— ASSIGNMENT —
Please output the line containing "Segment: small bowel. (SVG masks)" and all lines that follow it in the data below, exactly, with no pictures.
§
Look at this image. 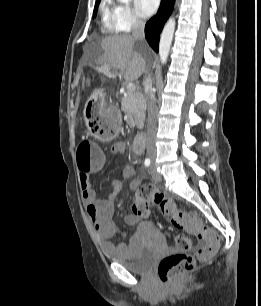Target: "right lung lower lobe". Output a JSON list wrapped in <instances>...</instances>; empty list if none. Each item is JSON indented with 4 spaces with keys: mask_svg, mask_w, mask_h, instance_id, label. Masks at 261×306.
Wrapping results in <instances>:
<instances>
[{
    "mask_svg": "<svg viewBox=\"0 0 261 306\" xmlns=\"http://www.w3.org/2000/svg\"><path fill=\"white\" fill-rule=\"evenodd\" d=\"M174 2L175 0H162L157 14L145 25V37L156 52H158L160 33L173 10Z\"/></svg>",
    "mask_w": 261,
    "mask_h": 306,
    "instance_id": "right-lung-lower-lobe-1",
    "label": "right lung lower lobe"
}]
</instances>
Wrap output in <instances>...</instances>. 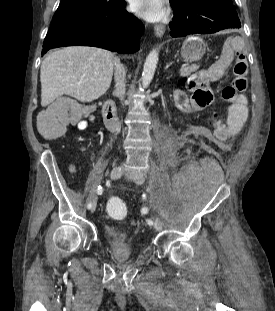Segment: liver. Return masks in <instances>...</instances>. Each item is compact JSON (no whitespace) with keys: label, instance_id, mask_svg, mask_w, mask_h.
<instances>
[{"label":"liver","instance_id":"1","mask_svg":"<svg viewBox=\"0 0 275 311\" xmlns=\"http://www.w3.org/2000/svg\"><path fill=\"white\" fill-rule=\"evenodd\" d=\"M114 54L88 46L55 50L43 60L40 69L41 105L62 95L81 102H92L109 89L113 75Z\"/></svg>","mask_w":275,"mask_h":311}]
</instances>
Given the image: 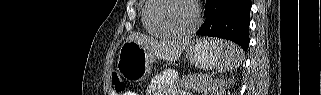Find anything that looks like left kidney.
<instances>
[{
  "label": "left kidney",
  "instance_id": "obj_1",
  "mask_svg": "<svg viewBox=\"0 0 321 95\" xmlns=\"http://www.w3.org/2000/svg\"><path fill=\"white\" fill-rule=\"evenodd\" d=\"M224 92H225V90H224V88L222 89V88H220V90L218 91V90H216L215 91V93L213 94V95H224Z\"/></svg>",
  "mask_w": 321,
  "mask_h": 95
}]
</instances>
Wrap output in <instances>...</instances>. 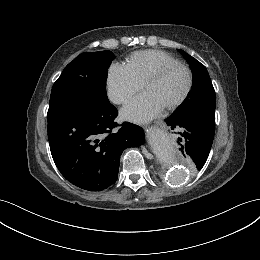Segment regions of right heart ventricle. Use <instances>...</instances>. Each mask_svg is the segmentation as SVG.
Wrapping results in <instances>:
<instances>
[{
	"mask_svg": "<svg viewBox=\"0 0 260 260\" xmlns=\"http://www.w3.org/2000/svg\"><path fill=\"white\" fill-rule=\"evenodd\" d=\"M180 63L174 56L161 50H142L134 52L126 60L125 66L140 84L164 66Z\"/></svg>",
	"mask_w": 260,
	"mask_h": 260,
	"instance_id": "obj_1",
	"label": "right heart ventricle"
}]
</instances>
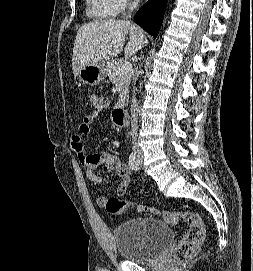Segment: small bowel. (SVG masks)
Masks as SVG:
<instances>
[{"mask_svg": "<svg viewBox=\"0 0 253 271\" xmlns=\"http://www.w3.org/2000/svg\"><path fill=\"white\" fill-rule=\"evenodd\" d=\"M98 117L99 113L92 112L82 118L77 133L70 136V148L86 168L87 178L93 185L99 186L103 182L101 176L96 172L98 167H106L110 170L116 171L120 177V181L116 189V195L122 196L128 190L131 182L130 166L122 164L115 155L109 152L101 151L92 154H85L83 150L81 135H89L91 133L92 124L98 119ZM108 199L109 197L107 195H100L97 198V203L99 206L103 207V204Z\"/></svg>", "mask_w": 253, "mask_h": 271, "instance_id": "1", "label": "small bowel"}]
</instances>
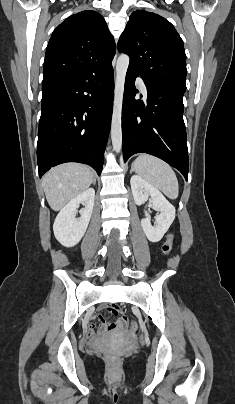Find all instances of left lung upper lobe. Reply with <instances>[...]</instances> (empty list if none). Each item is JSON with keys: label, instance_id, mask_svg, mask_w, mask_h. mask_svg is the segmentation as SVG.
§
— TASK RESPONSE —
Segment: small bowel. (SVG masks)
Masks as SVG:
<instances>
[{"mask_svg": "<svg viewBox=\"0 0 253 271\" xmlns=\"http://www.w3.org/2000/svg\"><path fill=\"white\" fill-rule=\"evenodd\" d=\"M98 117L99 113L92 112L82 118L77 133L70 136V148L86 168L87 178L93 185L99 186L103 182L101 176L96 172L98 167H106L110 170L116 171L120 177V181L116 189V195L122 196L128 190L131 182L130 166L122 164L115 155L109 152L101 151L92 154H85L83 150L81 135H89L91 133L92 124L98 119ZM108 199L109 197L107 195H100L97 198V203L99 206L103 207V204Z\"/></svg>", "mask_w": 253, "mask_h": 271, "instance_id": "1", "label": "small bowel"}]
</instances>
Find all instances of left lung upper lobe. Reply with <instances>[...]</instances> (empty list if none). Each item is JSON with keys: label, instance_id, mask_svg, mask_w, mask_h. mask_svg is the segmentation as SVG.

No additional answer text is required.